After Israeli forces demolished the school, locals erected two tents on top of the rubble, allowing the children to relocate there to pursue their education among the ruins. As if that wasn’t enough, in order for the students to get there, they had to walk 10 km to the makeshift school, because the Israeli army prevented any kind of vehicle from passing through the so-called “Firing Zone 918.”   

Slow ethnic cleansing

This year, students are back to Isfey al-Fauqa to attend classes.
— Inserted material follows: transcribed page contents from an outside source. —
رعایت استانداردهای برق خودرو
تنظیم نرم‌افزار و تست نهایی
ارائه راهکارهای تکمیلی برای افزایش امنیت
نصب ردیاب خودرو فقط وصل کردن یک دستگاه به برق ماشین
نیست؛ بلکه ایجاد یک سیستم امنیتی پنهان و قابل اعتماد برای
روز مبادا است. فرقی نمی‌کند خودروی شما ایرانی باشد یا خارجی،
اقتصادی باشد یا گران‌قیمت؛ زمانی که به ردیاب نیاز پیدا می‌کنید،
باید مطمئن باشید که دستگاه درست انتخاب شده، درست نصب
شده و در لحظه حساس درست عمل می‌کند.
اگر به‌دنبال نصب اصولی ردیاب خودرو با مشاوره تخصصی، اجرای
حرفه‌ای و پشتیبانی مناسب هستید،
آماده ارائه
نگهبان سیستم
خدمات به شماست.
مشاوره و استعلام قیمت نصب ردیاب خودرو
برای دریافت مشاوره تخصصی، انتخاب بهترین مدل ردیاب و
They’re still learning in tents, but this time in the sweltering August heat.

Sanad Makhamreh, 13, sits in a tent on the grounds of the school. “It’s very hot and sometimes I barely hear the teacher’s voice,” he complains. “We arrive at school exhausted because there is no transportation, and the walk to it is so long.” 

“Every day, I go home and tell my mother that tomorrow I am not going to school,” he tells Mondoweiss. “It’s sweltering under the tents.” Sanad tells me that most of the students’ families couldn’t afford to buy new clothes or backpacks for school.

Enduring the summer heat is the least of the students’ concerns, however. Nawaj’a explains that the Israeli occupation recently installed several military checkpoints between villages, and confiscated any working Palestinian car they found. “Teachers are afraid to drive to school. Even students with special needs have to go on foot,” Nawaj’a tells Mondoweiss.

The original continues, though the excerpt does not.